O universo, na cosmogonia teilhardiana, pode ser visto como o conjunto total das realidades espalhadas ao longo da reta espaço-tempo. Com a emissão dos pensamentos por parte do homem, uma nova camada de elementos passou a envolver a terra: a noosfera. A noosfera pode ser entendida como a centralização da totalidade energética despendida pelos homens, em todos os tempos, no ato de pensar. É o conjunto das reflexões humanas que se concentra sobre si mesma, criando uma espécie de “atmosfera espiritual”. É esse celeiro energético de pensa-mentos condensados que fornece o estofo para as nossas atividades psíquicas.
Partindo dessa idéia, o processo de aculturação da humanidade passa a ser a jornada do seu espírito coletivo, em busca de uma união que se consuma num ponto único do tempo e do espaço, que Teilhard chama de Ponto Ômega. Visto dessa forma, a evolução pode ser repre-sentada por um cone onde a base representa a totalidade das realidades materiais e o seu vértice a totalidade das suas manifestações energéticas, convertidas em espírito.
Assim, todas as manifestações do espírito humano são etapas de um processo de evolução cósmica, onde está presente, em maior ou menor grau, a energia na sua forma material, ou já convertida em espírito.
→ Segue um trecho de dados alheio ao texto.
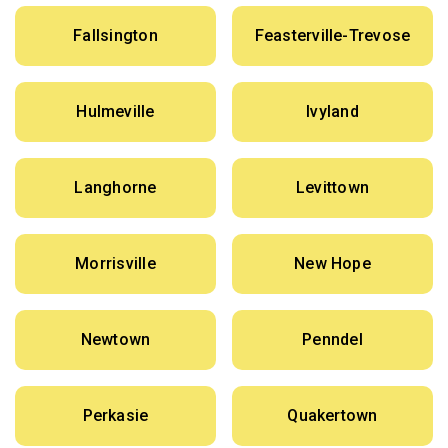
Fallsington
Feasterville-Trevose
Hulmeville
Ivyland
Langhorne
Levittown
Morrisville
New Hope
Newtown
Penndel
Perkasie
Quakertown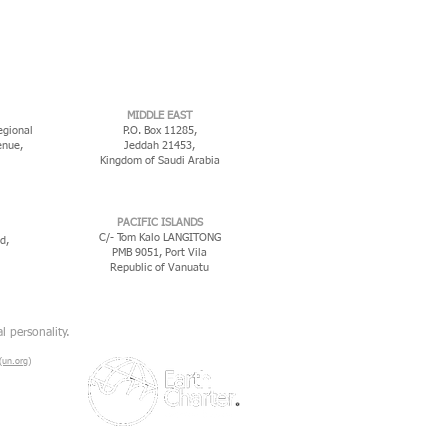
MIDDLE EAST
egional
P.O. Box 11285,
enue,
Jeddah 21453,
Kingdom of Saudi Arabia
PACIFIC ISLANDS
C/- Tom Kalo LANGITONG
d,
PMB 9051, Port Vila
Republic of Vanuatu
l personality.
un.org)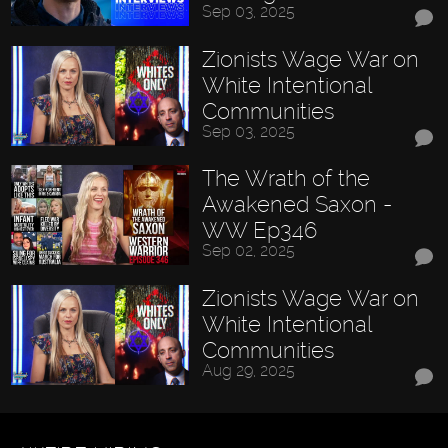
Sep 03, 2025
Zionists Wage War on
White Intentional
Communities
Sep 03, 2025
The Wrath of the
Awakened Saxon -
WW Ep346
Sep 02, 2025
Zionists Wage War on
White Intentional
Communities
Aug 29, 2025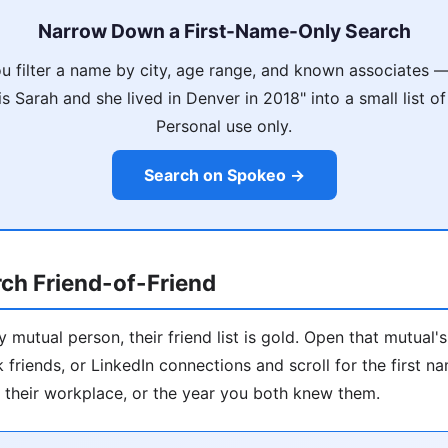
Narrow Down a First-Name-Only Search
u filter a name by city, age range, and known associates — 
 Sarah and she lived in Denver in 2018" into a small list of
Personal use only.
Search on Spokeo →
ch Friend-of-Friend
 mutual person, their friend list is gold. Open that mutual'
 friends, or LinkedIn connections and scroll for the first 
ty, their workplace, or the year you both knew them.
Teilhard vê nesse processo a explicação dos fenômenos religiosos. Para ele, as religiões pagãs da antiguidade, tais como as religiões egípcia, mesopotâmica, persa, grega etc. representaram momentos de intensa espiritualidade, em que os cérebros humanos realizaram ingentes esforços energéticos para realizar a união com a divindade. Da mesma forma, o budismo, o hinduísmo, o taoísmo, enfim, todas as religiões não deístas, também foram momentos em que essa aproximação foi tentada, mas por outros métodos.[3]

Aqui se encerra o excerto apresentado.